After locating the line with "Image resolution: width=1024, height=1341." in the data that follows, return it and every later line exactly, up to and including the line with "Latest (94, 73)".
(Excerpted data begins)
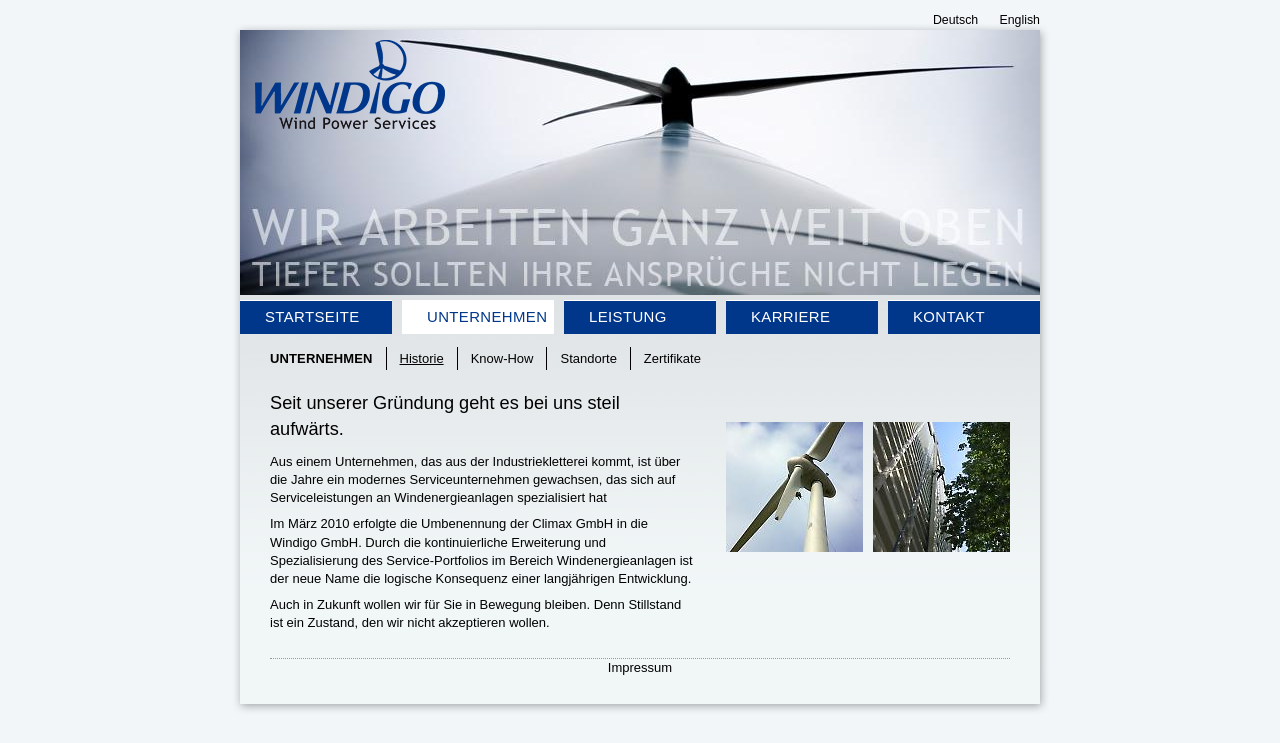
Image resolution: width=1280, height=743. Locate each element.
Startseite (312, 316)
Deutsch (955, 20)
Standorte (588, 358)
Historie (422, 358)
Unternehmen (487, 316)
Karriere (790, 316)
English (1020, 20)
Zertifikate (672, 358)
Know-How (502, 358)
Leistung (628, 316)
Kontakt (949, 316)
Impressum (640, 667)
(Excerpted data ends)
(Excerpted data begins)
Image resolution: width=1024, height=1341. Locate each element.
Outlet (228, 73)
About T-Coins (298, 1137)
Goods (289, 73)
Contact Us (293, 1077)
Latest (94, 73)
(Excerpted data ends)
(Excerpted data begins)
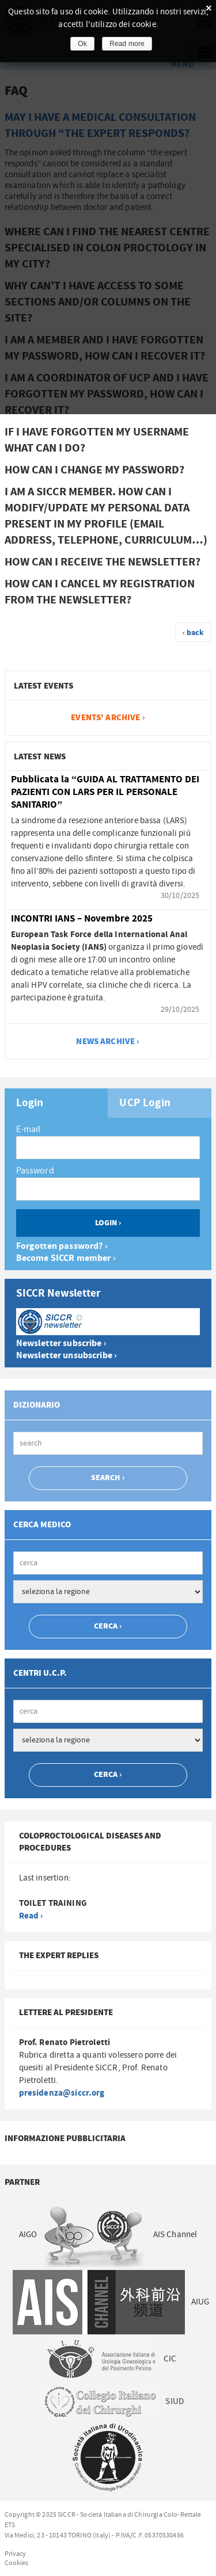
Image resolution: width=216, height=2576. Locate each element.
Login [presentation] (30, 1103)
(Excerpted data ends)
## Solved problem
Image resolution: width=1024, height=1341. Locate each element.
Outlet (228, 73)
About T-Coins (298, 1137)
Goods (289, 73)
Contact Us (293, 1077)
Latest (94, 73)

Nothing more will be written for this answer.